I solved it! Thank you for giving me an idea.

Here's how I proved that $\lim_{x \to 0} \frac{e^x - 1}{x} = 1$.

Let $e^x - 1 = u \Leftrightarrow x = \ln(u + 1)$. Then
$$\lim_{x \to 0} \frac{e^x - 1}{x} = \lim_{u \to 0} \frac{u}{\ln(u + 1)} = \lim_{u \to 0} \frac{1}{\frac{1}{u}\ln(u + 1)} = \lim_{u \to 0} \frac{1}{\ln(u + 1)^{1/u}} = \frac{1}{\ln e} = 1$$

 

[Dr.Peterson]

I solved it! Thank you for giving me an idea.

Here's how I proved that $\lim_{x \to 0} \frac{e^x - 1}{x} = 1$.

Let $e^x - 1 = u \Leftrightarrow x = \ln(u + 1)$. Then
$$\lim_{x \to 0} \frac{e^x - 1}{x} = \lim_{u \to 0} \frac{u}{\ln(u + 1)} = \lim_{u \to 0} \frac{1}{\frac{1}{u}\ln(u + 1)} = \lim_{u \to 0} \frac{1}{\ln(u + 1)^{1/u}} = \frac{1}{\ln e} = 1$$

Another approach is just to recognize $\lim_{x \to 0} \frac{e^x - 1}{x}$ as the derivative of $e^x$ at $x=0$, assuming you've seen that.

 

[blamocur]

I solved it!
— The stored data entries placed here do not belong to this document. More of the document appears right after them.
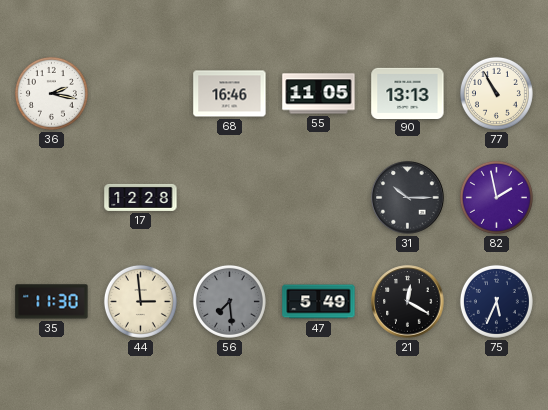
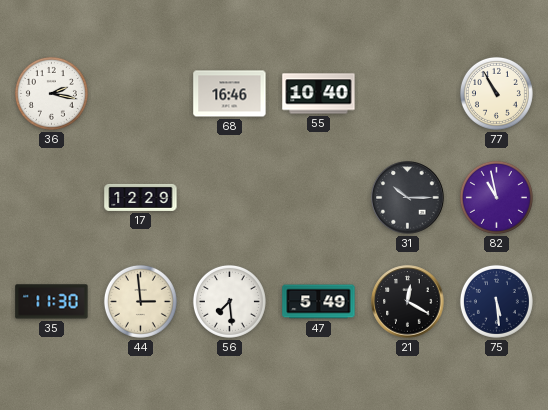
55: 11:05 -> 10:40
90: 13:13 -> none
17: 12:28 -> 12:29
82: 1:58 -> 10:58
56 dial: grey -> white
75: 5:34 -> 5:29
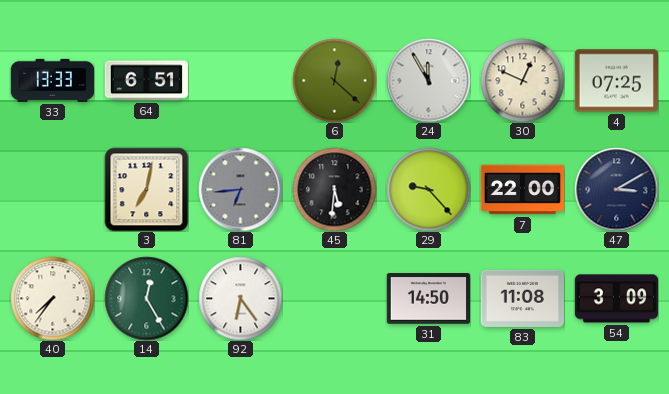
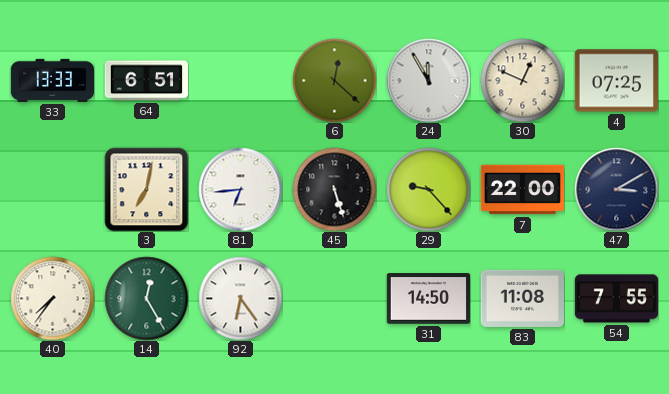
81 dial: grey -> white
45: 5:31 -> 5:27
54: 3:09 -> 7:55
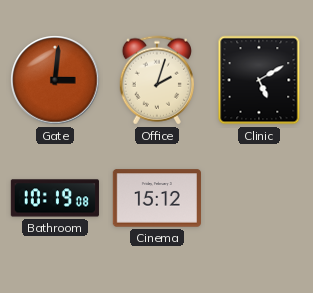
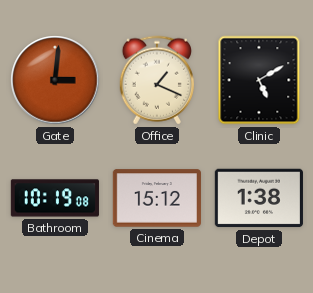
Office: 2:03 -> 1:19
Depot: none -> 1:38
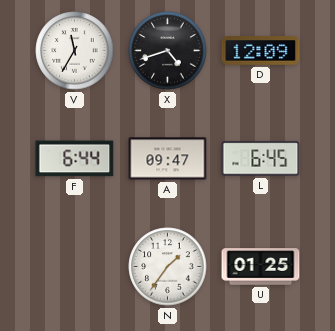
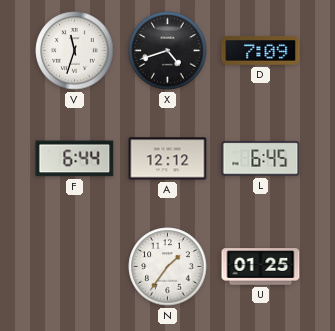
V: 11:35 -> 11:33
D: 12:09 -> 7:09
A: 09:47 -> 12:12
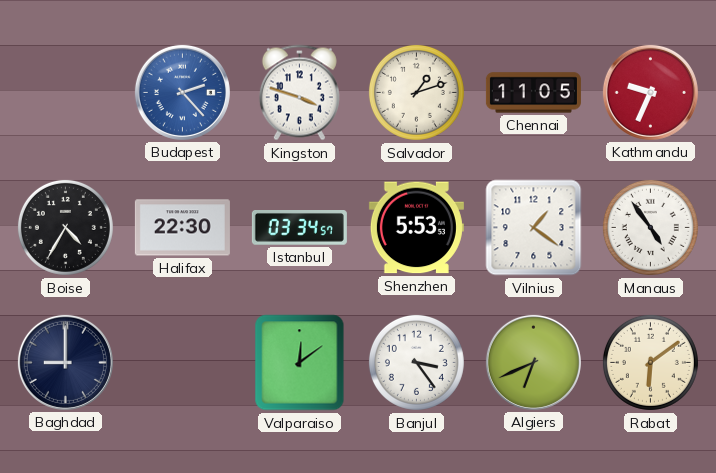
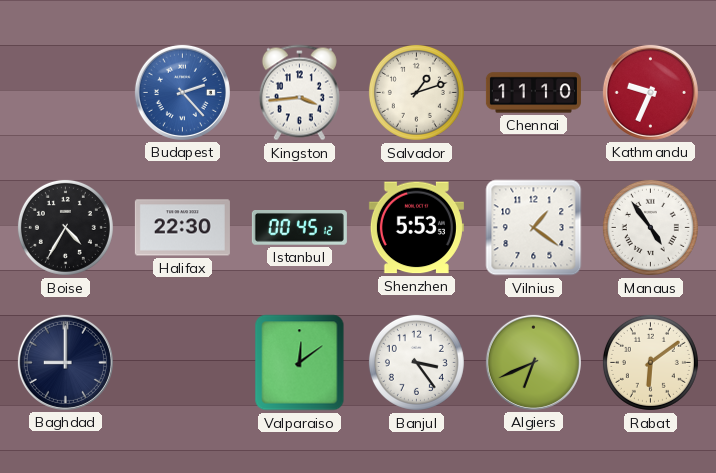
Kingston: 3:48 -> 3:44
Chennai: 11:05 -> 11:10
Istanbul: 03:34 -> 00:45
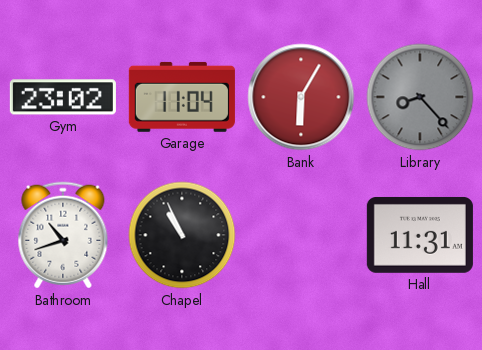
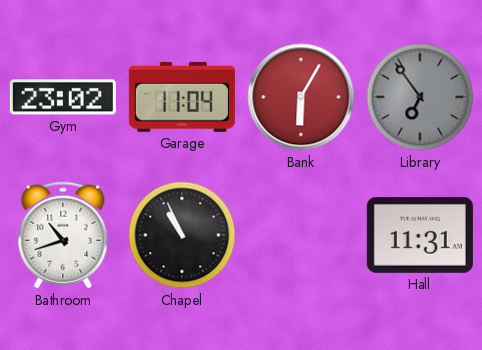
Library: 8:23 -> 6:54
Thank you for giving me an idea.

Here's how I proved that $\lim_{x \to 0} \frac{e^x - 1}{x} = 1$.

Let $e^x - 1 = u \Leftrightarrow x = \ln(u + 1)$. Then
$$\lim_{x \to 0} \frac{e^x - 1}{x} = \lim_{u \to 0} \frac{u}{\ln(u + 1)} = \lim_{u \to 0} \frac{1}{\frac{1}{u}\ln(u + 1)} = \lim_{u \to 0} \frac{1}{\ln(u + 1)^{1/u}} = \frac{1}{\ln e} = 1$$

Really like your solution!